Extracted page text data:
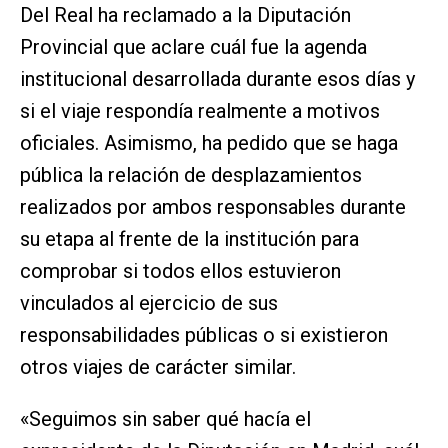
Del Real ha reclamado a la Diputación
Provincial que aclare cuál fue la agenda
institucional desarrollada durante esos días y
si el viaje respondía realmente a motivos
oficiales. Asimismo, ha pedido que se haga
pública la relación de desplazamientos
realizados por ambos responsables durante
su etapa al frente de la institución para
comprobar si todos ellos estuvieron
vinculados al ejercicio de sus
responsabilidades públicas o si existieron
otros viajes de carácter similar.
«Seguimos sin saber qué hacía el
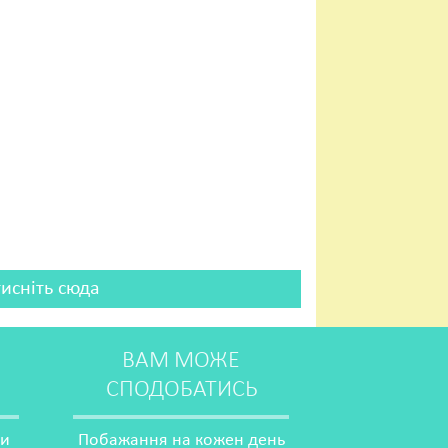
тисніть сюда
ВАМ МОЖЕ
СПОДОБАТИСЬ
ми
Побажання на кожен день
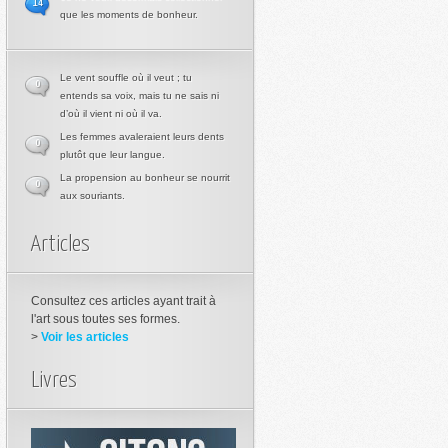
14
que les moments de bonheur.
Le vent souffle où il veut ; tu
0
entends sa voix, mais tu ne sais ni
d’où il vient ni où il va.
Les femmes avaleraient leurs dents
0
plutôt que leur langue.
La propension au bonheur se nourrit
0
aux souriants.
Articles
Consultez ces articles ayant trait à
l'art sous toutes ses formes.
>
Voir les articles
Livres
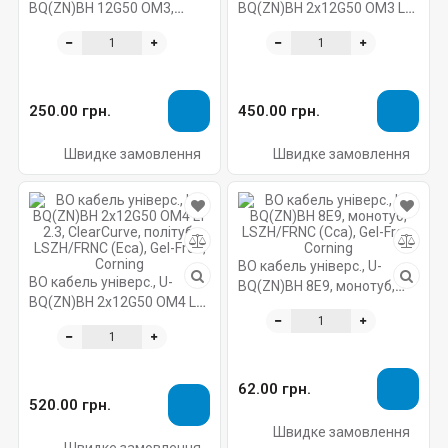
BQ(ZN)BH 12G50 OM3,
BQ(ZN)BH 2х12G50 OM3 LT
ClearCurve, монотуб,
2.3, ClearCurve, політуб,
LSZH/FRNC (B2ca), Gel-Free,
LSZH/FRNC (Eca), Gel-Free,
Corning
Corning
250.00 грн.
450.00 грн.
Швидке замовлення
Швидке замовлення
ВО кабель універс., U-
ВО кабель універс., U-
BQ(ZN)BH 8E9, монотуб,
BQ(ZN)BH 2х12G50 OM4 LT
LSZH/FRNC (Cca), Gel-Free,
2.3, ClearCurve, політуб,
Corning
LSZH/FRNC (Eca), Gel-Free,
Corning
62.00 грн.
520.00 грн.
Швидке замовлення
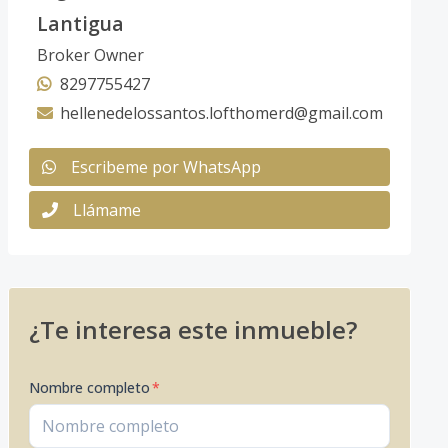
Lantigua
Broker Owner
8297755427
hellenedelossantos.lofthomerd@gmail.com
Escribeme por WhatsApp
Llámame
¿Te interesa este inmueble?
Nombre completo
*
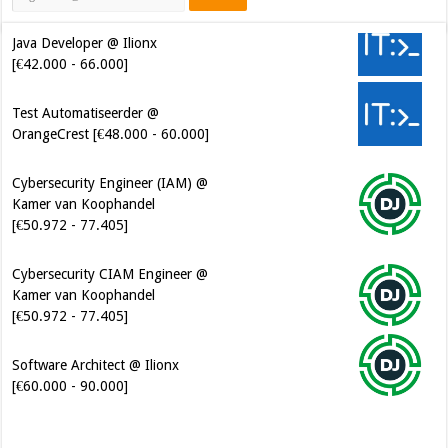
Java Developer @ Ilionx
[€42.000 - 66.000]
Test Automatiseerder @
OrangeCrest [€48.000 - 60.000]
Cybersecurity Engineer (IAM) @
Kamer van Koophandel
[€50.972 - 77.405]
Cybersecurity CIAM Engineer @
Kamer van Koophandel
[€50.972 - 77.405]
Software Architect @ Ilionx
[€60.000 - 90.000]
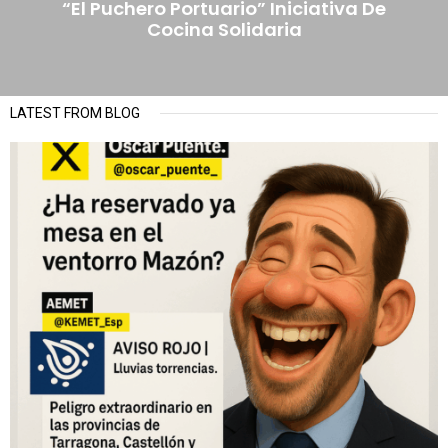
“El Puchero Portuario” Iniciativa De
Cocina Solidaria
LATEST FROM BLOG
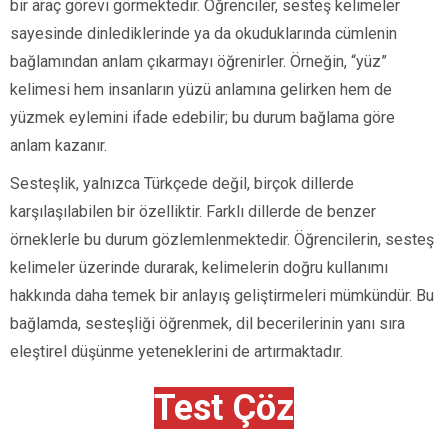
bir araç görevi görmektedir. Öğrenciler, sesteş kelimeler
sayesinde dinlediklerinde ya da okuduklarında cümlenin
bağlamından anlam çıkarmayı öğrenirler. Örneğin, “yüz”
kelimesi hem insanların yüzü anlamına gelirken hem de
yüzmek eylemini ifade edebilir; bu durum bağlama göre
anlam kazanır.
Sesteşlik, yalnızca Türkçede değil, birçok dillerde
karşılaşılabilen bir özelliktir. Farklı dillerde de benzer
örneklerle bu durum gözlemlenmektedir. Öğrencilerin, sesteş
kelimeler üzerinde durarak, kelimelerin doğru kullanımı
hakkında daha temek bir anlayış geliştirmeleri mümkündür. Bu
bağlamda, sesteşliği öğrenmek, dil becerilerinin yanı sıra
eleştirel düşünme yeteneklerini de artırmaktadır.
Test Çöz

--

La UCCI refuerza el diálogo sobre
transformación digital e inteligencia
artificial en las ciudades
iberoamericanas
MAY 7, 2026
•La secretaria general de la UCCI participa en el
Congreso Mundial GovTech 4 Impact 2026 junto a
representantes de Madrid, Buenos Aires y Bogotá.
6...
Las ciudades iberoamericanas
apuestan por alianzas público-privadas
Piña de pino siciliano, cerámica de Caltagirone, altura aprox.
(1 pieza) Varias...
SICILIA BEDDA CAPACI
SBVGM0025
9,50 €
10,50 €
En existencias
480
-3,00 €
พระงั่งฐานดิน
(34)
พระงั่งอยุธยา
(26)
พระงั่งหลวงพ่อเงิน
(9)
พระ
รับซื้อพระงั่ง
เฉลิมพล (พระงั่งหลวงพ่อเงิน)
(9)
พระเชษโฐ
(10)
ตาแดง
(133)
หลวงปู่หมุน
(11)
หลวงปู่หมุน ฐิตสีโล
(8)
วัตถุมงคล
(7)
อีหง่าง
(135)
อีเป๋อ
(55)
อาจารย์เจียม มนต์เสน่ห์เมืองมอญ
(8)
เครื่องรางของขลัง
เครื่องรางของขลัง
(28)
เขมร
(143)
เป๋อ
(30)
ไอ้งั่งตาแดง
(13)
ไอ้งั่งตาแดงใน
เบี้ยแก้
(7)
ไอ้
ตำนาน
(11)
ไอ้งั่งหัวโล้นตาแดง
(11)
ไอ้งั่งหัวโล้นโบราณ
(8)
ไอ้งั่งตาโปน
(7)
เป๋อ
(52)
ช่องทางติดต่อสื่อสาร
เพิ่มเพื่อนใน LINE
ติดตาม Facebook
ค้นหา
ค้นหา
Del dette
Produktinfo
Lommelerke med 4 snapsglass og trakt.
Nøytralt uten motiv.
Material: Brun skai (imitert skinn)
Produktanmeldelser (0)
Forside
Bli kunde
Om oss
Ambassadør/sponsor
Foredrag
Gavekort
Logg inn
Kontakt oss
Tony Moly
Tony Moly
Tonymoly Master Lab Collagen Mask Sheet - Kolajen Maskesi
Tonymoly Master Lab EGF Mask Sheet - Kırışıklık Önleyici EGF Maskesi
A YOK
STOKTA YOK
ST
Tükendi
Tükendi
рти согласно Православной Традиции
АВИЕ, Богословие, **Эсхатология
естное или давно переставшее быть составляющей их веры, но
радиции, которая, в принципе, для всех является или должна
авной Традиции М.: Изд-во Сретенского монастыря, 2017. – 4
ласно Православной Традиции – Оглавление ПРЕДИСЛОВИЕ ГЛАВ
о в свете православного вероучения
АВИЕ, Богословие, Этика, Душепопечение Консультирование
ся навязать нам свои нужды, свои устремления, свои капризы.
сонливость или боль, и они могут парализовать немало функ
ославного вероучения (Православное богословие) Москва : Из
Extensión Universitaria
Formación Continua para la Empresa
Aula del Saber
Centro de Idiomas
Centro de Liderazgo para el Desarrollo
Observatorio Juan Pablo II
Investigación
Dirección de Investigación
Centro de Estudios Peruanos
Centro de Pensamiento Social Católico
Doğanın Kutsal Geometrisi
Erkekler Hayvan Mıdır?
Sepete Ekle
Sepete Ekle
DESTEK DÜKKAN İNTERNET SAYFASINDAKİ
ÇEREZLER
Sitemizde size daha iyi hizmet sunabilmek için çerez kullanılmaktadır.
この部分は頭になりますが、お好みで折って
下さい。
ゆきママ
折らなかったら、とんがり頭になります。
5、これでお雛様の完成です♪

Work order: Please return the lines above that run from the line containing "Tonymoly Master Lab Collagen" to the line containing "Centro de Idiomas", inclusive, exactly and with no other lines.

Task solution:
Tonymoly Master Lab Collagen Mask Sheet - Kolajen Maskesi
Tonymoly Master Lab EGF Mask Sheet - Kırışıklık Önleyici EGF Maskesi
A YOK
STOKTA YOK
ST
Tükendi
Tükendi
рти согласно Православной Традиции
АВИЕ, Богословие, **Эсхатология
естное или давно переставшее быть составляющей их веры, но
радиции, которая, в принципе, для всех является или должна
авной Традиции М.: Изд-во Сретенского монастыря, 2017. – 4
ласно Православной Традиции – Оглавление ПРЕДИСЛОВИЕ ГЛАВ
о в свете православного вероучения
АВИЕ, Богословие, Этика, Душепопечение Консультирование
ся навязать нам свои нужды, свои устремления, свои капризы.
сонливость или боль, и они могут парализовать немало функ
ославного вероучения (Православное богословие) Москва : Из
Extensión Universitaria
Formación Continua para la Empresa
Aula del Saber
Centro de Idiomas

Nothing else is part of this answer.